16 weeks till dry! man I would have thought that was a pro star! lady was 6 months till I could fully 100% trust her.


----------



## JoJo (Mar 2, 2011)

Very muddy said:


> Can't thank you enough, great to have support by people that know what they are talking about and have been there and done it. Such a relief!
> 
> Trying to get a photo but having great trouble as he won't stay still but will keep trying! He's very wriggly!


We all know how wriggly these cockapoo puppys can be ... wait until sleep time or when he is busy playing with a favourite toy  Enjoy your puppy ...


----------



## francesjl (Mar 24, 2011)

Early days yet and they're all different !
Often a sign of wanting to toilet is going round in a small area sniffing, if you see this take him straight outside , then lots of praise when he performs !

Where in Cambs are you ? I'm in St Neots


----------



## Allytoe (Feb 9, 2012)

I found it really helpful to write down the time of wee/poo. As Amber got older, this made it easy to see when she could start going a bit longer between regular visits to the garden. It also made it very clear on busy family days when accidents were our fault because we'd forgotten how long it had been since she was last taken out.


----------



## Pollypiglet (Oct 22, 2011)

They are all so different, my new puppy Minton has been quite good a couple of poos and wees inside but as long as I can leave the door open and he is not distracted he takes himself off outside. Not easy when it is raining! Hattie however was a winter puppy only had one poo inside but quite a few pees! Really is a case of eyes everywhere always expect the unexpected and remember the pup has not read the training manual. Be prepared for things to take a backward step just when you think you have cracked it but it will all come right in the end.


----------



## Very muddy (Jun 8, 2012)

Thanks guys. Another dry night with a trip out at 3.50am because he was crying but productive in the end so worth getting up for! Bless him. He tried to engage me in a game of cricket but soon got the message this wasn't the time.  must get my husband to do the middle of the night visit .. You are right, it's just like having a baby! 

Feeling much more positive today after your comments and help. Thank you. X


----------



## francesjl (Mar 24, 2011)

Sounds like things are getting better 
Keep going - they grow so quick !

Have you got any pics ?
An easy way is to upload onto photobucket then copy and paste the IMG code onto here


----------



## Very muddy (Jun 8, 2012)

Hi Frances. 

I'm not very technologically with it but will see what I can do. I'll get my 11 year old to have a go - she scarily knows how to do IT things much better than me! We did manage to get him to sit still for 15 seconds this morning so I have got some piccies, I'll try to track my daughter down to load them on! ;-)

XXX


----------



## MillieDog (Jun 1, 2011)

The easiest way to put a photo on here to do the following.

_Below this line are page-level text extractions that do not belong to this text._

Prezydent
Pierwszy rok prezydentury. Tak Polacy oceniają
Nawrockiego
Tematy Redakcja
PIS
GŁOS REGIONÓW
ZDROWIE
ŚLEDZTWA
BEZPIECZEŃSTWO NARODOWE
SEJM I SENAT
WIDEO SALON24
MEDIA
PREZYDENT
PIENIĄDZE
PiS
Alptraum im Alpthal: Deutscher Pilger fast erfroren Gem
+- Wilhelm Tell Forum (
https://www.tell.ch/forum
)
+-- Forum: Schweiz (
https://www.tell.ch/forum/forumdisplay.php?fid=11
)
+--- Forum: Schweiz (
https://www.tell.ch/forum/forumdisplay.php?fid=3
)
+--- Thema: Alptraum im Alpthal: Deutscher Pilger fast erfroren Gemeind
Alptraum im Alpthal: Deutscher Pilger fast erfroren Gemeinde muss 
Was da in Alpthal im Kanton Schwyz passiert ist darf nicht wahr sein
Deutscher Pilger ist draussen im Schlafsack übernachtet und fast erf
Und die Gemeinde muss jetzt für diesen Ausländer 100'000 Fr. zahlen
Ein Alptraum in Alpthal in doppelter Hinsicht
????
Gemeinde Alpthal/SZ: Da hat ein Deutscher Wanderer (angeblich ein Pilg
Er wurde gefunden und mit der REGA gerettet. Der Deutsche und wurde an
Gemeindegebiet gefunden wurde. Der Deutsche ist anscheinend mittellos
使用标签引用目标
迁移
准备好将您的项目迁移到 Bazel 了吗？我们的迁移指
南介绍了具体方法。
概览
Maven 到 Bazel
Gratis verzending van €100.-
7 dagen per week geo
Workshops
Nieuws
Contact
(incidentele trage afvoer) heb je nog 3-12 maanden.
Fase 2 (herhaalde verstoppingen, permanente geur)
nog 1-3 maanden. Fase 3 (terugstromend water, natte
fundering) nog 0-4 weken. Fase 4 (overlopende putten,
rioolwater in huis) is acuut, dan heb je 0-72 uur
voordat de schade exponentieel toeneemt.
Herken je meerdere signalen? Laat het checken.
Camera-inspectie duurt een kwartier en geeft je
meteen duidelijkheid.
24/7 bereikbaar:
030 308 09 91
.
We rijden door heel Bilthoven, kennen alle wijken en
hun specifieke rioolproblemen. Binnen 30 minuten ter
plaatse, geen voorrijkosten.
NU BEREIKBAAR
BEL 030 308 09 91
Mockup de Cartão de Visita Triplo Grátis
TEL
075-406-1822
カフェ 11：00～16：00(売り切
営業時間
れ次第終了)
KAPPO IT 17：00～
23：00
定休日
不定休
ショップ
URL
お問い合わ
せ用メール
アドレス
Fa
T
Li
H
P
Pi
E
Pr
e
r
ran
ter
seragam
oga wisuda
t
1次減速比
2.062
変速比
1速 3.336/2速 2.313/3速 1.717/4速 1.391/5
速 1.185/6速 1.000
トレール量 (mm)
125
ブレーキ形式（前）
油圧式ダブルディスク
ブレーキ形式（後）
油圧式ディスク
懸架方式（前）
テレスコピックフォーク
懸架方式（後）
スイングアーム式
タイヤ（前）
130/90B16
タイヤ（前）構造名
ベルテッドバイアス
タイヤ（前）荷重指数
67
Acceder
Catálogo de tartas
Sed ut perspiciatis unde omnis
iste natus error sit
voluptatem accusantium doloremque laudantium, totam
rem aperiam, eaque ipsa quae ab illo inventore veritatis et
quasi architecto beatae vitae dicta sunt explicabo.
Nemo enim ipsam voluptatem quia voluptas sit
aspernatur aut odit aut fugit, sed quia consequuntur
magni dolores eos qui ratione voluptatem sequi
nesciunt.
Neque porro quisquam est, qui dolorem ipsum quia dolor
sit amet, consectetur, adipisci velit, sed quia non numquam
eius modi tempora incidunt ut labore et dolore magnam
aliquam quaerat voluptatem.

Create a photobucket account www.photobucket.com

Upload your photos from your computer to the photobucket account you have made.

Once uploaded you have hover over the picture you want to put on here. A box will appear with 4 options. Chose the last one IMG Code, click on it and it says Copied.

Come onto here and in the Message box write what you want to say and then Paste the picture onto here.

Done


----------



## Jedicrazy (Apr 26, 2011)

Sounds like things are improving...keep up the good work! The only other thing to add is that when you think they've got it and have been clean for ages they often have the odd accident and you're left thinking "oh no, what happened!". If it happens don't worry, just carry on with the normal toilet training and all will resume. A bit like the toddler that regresses after toilet training


----------